Lately, on top of my daily work, I’ve been helping out with an annual project. I have the bandwidth to handle it—I have to push back some of the work with looser deadlines to tackle this, but the pressure is minimal. (I have to be nudged occasionally, though.)

I say this because yesterday, my boss’s boss’s boss caught me at the latte machine and said, “Hey, nice work on [that thing you did].”

I said, “Thanks. I still have a lot to do before the deadline.”

“Yeah,” he replied, “but good job today.”

He was thanking me for doing my job, the one I got paid for. And you know what? It felt good. It felt really good. I take pride in my work, and to have it acknowledged that high up meant a lot to me.

When I got home, I painted a little so I could binge a show that was leaving Hulu by the end of the month, and one of the authority figures told a guy, “I don’t thank you for doing your job.” (This is the same show with the line, “How are we supposed to know what they’re gonna do next if we can’t predict their next move,” so I don’t put a lot of stock into it.) And that’s the problem with this country.

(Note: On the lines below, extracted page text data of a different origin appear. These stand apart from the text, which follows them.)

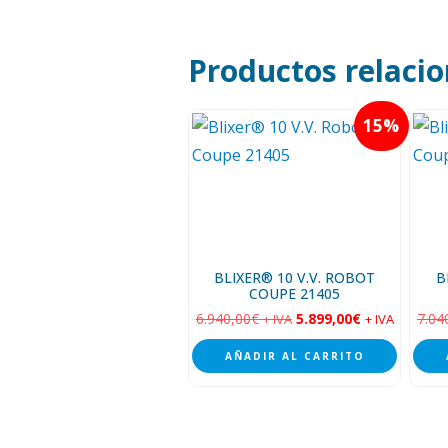
Productos relaci
15
BLIXER® 10 V.V. ROBOT
B
COUPE 21405
6.940,00
€
5.899,00
€
7.04
+ IVA
+ IVA
AÑADIR AL CARRITO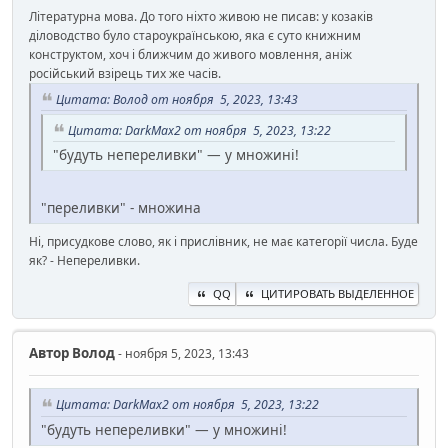
Літературна мова. До того ніхто живою не писав: у козаків
діловодство було староукраїнською, яка є суто книжним
конструктом, хоч і ближчим до живого мовлення, аніж
російський взірець тих же часів.
Цитата: Волод от ноября 5, 2023, 13:43
Цитата: DarkMax2 от ноября 5, 2023, 13:22
"будуть непереливки" — у множині!
"переливки" - множина
Ні, присудкове слово, як і прислівник, не має категорії числа. Буде
як? - Непереливки.
QQ
ЦИТИРОВАТЬ ВЫДЕЛЕННОЕ
Автор
Волод
- ноября 5, 2023, 13:43
Цитата: DarkMax2 от ноября 5, 2023, 13:22
"будуть непереливки" — у множині!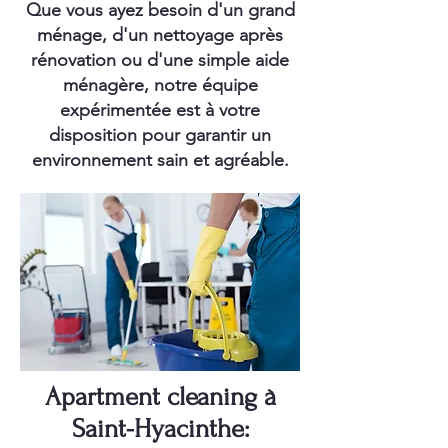
Que vous ayez besoin d'un grand
ménage, d'un nettoyage après
rénovation ou d'une simple aide
ménagère, notre équipe
expérimentée est à votre
disposition pour garantir un
environnement sain et agréable.
Apartment cleaning à
Saint-Hyacinthe: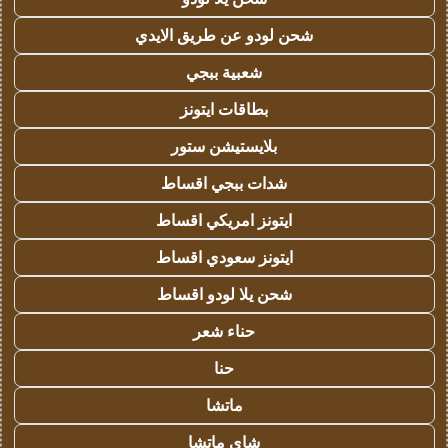
شحن لودو عن طريق الايدي
شعبية ببجي
بطاقات ايتونز
بلايستيشن ستور
شدات ببجي اقساط
ايتونز امريكي اقساط
ايتونز سعودي اقساط
شحن يلا لودو اقساط
حناء شعر
حنا
ماتشا
شاي ماتشا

Workers have spent so much time doing more than what’s in their job description that it’s expected, and it’s expected for free. Wages have stagnated, bonuses aren’t given out, promotions are withheld, and no one says thank you. It’s such a routine thing that, when Zoomers started doing no more than their job description, businesses freaked out, ran to The Wall Street Journal, and called it “Quiet Quitting.” Nobody’s quitting, they’re just recognizing their own value.

I may not get a raise or bonus for [that thing I did] because it was in my job description, but I still did it well. My work was recognized. I was seen. That meant the world to me, and it encouraged me to keep it up or maybe do more.

And so I passed it on. In a group email updating the managers on said project, I thanked the temp for doing [something really tedious]. It was her job, but it was [something really tedious], and she did it well and in a timely fashion. I wouldn’t have been able to do [that thing I did] without her. A manager wrote back, “I didn’t know [temp] had to do [something really tedious]! Great job!” I hope that lifted her spirits as much as my boss’s boss’s boss did.

I guess I’m saying, if you’re a manager or even a parent, and your underling or kid does what they’re supposed to do, a little attaboy doesn’t cost anything, it might make their day. It might encourage them to be better.